Based on the entries below, how many lines contain the word "FOTOCARTE"? Respond with only the number.

*** RECORDS FOR THIS TASK Section Begins ***

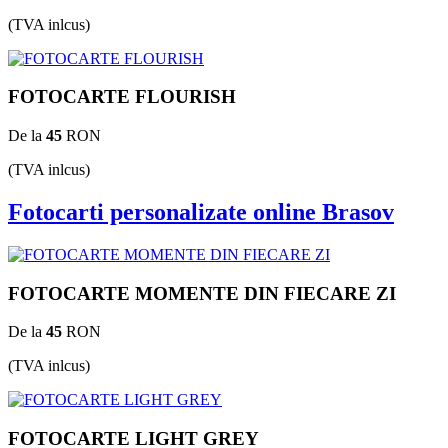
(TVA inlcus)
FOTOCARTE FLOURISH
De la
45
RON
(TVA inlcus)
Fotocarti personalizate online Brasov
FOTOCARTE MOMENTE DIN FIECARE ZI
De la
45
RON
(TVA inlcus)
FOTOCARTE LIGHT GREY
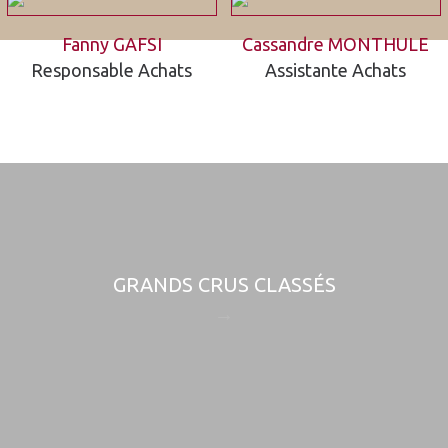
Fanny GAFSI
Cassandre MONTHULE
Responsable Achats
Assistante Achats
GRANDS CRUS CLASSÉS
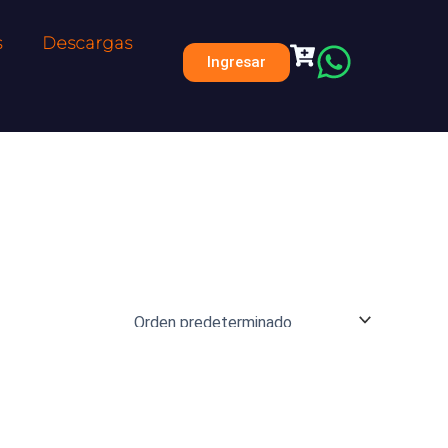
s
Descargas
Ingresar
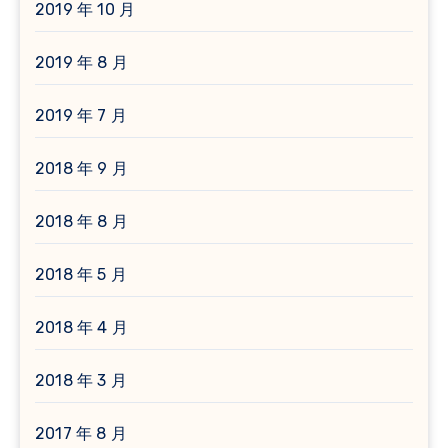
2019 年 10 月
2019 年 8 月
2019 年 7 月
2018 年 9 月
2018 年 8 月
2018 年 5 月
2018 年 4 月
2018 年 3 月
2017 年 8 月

*** RECORDS FOR THIS TASK Section Ends ***
*** RECORDS FOR THIS TASK Section Begins ***

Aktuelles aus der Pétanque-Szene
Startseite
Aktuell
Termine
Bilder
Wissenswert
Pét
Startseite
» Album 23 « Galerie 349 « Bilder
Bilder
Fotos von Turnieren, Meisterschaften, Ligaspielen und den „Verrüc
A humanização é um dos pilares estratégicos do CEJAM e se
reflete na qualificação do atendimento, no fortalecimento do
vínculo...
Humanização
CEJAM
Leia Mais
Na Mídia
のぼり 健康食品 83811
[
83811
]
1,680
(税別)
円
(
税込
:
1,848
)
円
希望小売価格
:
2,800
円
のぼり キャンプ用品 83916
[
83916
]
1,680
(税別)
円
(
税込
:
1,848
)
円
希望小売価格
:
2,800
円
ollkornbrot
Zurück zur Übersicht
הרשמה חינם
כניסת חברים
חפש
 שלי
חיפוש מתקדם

*** RECORDS FOR THIS TASK Section Ends ***

- PROBLEM SOLUTION -
3